ACTION ITEM:
The output should be exactly the lines from the one containing "Satu Akun Untuk Berbagai Manfaat" through the last line of the records, and only those.

─── STUDY MATERIAL

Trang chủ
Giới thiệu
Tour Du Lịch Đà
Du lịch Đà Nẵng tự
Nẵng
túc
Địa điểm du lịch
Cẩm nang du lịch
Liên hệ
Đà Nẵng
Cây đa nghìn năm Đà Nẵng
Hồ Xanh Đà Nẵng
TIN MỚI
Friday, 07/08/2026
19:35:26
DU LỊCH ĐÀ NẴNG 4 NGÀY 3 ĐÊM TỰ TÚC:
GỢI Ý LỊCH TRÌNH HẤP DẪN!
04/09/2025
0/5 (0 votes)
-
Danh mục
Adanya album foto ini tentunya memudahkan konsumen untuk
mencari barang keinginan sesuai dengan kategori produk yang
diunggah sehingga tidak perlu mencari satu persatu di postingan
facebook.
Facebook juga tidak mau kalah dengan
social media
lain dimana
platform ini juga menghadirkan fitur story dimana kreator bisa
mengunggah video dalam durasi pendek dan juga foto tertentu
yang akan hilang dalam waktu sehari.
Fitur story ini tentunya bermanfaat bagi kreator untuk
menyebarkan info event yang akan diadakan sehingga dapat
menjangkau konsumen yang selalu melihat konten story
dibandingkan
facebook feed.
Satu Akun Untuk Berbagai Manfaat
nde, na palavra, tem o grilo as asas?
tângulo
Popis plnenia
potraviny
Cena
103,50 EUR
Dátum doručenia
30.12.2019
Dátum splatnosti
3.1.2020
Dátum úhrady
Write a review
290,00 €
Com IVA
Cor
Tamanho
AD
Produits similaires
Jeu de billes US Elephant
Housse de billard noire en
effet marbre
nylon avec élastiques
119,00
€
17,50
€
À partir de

──────

SOLVED EXERCISE:
Satu Akun Untuk Berbagai Manfaat
nde, na palavra, tem o grilo as asas?
tângulo
Popis plnenia
potraviny
Cena
103,50 EUR
Dátum doručenia
30.12.2019
Dátum splatnosti
3.1.2020
Dátum úhrady
Write a review
290,00 €
Com IVA
Cor
Tamanho
AD
Produits similaires
Jeu de billes US Elephant
Housse de billard noire en
effet marbre
nylon avec élastiques
119,00
€
17,50
€
À partir de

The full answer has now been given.